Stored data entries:
********************

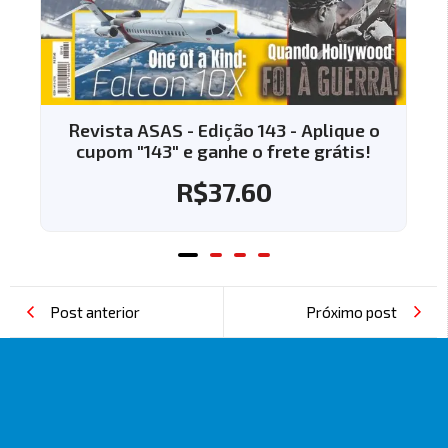
Revista ASAS - Edição 143 - Aplique o
cupom "143" e ganhe o frete grátis!
R$
37.60
Post anterior
Próximo post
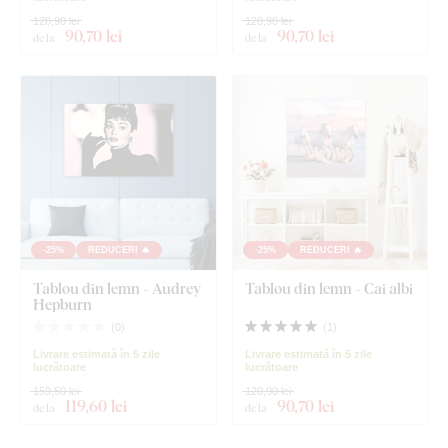
120,90 lei
120,90 lei
90
,70 lei
90
,70 lei
de la
de la
-25%
REDUCERI 🔥
-25%
REDUCERI 🔥
Tablou din lemn - Audrey
Tablou din lemn - Cai albi
Hepburn
(
0
)
(
1
)
Livrare estimată în 5 zile
Livrare estimată în 5 zile
lucrătoare
lucrătoare
159,50 lei
120,90 lei
119
,60 lei
90
,70 lei
de la
de la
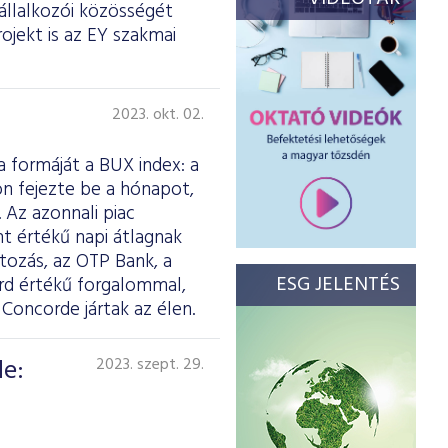
állalkozói közösségét
ojekt is az EY szakmai
2023. okt. 02.
 formáját a BUX index: a
on fejezte be a hónapot,
 Az azonnali piac
int értékű napi átlagnak
tozás, az OTP Bank, a
ESG JELENTÉS
árd értékű forgalommal,
oncorde jártak az élen.
de:
2023. szept. 29.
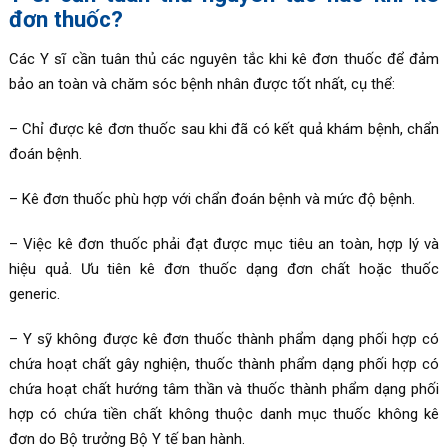
đơn thuốc?
Các Y sĩ cần tuân thủ các nguyên tắc khi kê đơn thuốc để đảm
bảo an toàn và chăm sóc bệnh nhân được tốt nhất, cụ thể:
– Chỉ được kê đơn thuốc sau khi đã có kết quả khám bệnh, chẩn
đoán bệnh.
– Kê đơn thuốc phù hợp với chẩn đoán bệnh và mức độ bệnh.
– Việc kê đơn thuốc phải đạt được mục tiêu an toàn, hợp lý và
hiệu quả. Ưu tiên kê đơn thuốc dạng đơn chất hoặc thuốc
generic.
– Y sỹ không được kê đơn thuốc thành phẩm dạng phối hợp có
chứa hoạt chất gây nghiện, thuốc thành phẩm dạng phối hợp có
chứa hoạt chất hướng tâm thần và thuốc thành phẩm dạng phối
hợp có chứa tiền chất không thuộc danh mục thuốc không kê
đơn do Bộ trưởng Bộ Y tế ban hành.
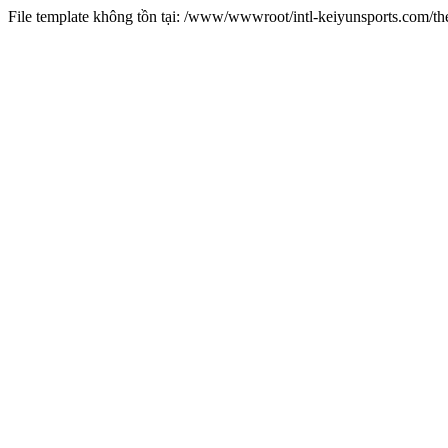
File template không tồn tại: /www/wwwroot/intl-keiyunsports.com/t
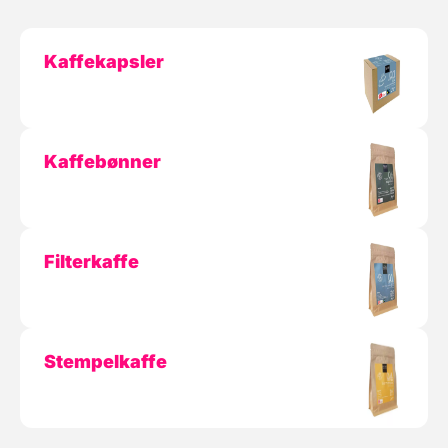
Kaffekapsler
Kaffebønner
Filterkaffe
Stempelkaffe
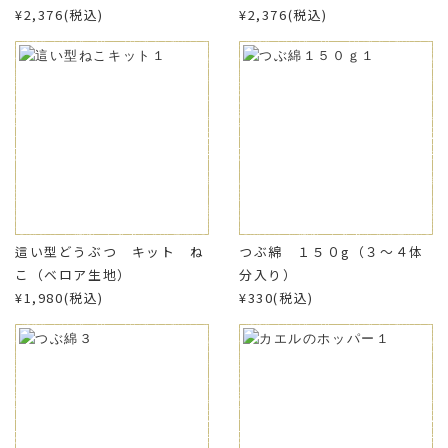
¥2,376(税込)
¥2,376(税込)
這い型どうぶつ キット ね
つぶ綿 １５０g（３～４体
こ（ベロア生地）
分入り）
¥1,980(税込)
¥330(税込)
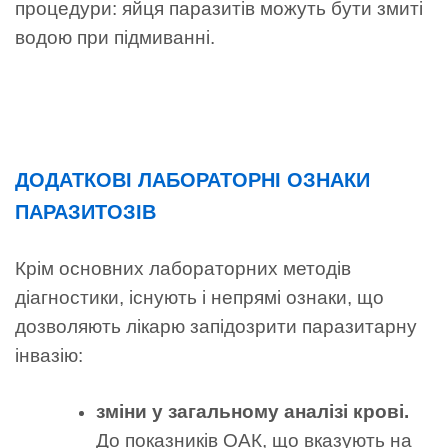
процедури: яйця паразитів можуть бути змиті
водою при підмиванні.
ДОДАТКОВІ ЛАБОРАТОРНІ ОЗНАКИ
ПАРАЗИТОЗІВ
Крім основних лабораторних методів
діагностики, існують і непрямі ознаки, що
дозволяють лікарю запідозрити паразитарну
інвазію:
зміни у загальному аналізі крові.
До показників ОАК, що вказують на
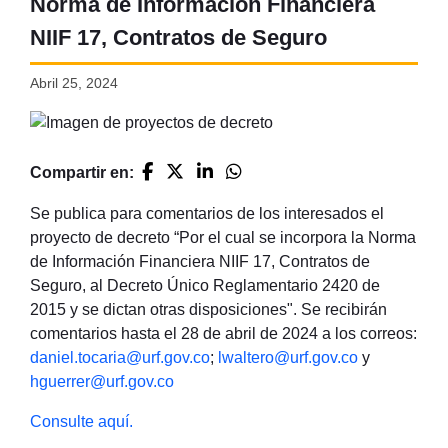
Norma de Información Financiera
NIIF 17, Contratos de Seguro
Abril 25, 2024
Compartir en:
Se publica para comentarios de los interesados el
proyecto de decreto “Por el cual se incorpora la Norma
de Información Financiera NIIF 17, Contratos de
Seguro, al Decreto Único Reglamentario 2420 de
2015 y se dictan otras disposiciones". Se recibirán
comentarios hasta el 28 de abril de 2024 a los correos:
daniel.tocaria@urf.gov.co
;
lwaltero@urf.gov.co
y
hguerrer@urf.gov.co
Consulte aquí.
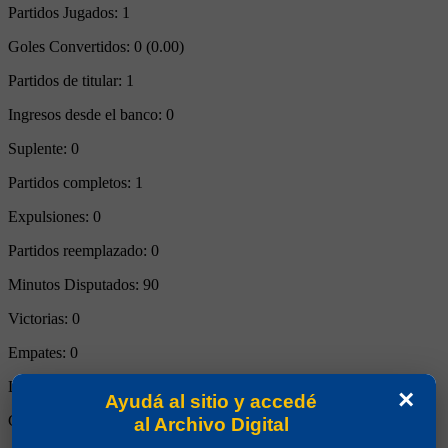
Partidos Jugados:
1
Goles Convertidos:
0 (0.00)
Partidos de titular:
1
Ingresos desde el banco:
0
Suplente:
0
Partidos completos:
1
Expulsiones:
0
Partidos reemplazado:
0
Minutos Disputados:
90
Victorias:
0
Empates:
0
Derrotas:
1
×
Ayudá al sitio y accedé
Goles de Boca:
0
al Archivo Digital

********************

Task brief: Reproduce each line of the entries in which the word "không" is found.

Written answer:
– Y sỹ không được kê đơn thuốc thành phẩm dạng phối hợp có
hợp có chứa tiền chất không thuộc danh mục thuốc không kê
File template không tồn tại: /www/wwwroot/intl-keiyunsports.com/t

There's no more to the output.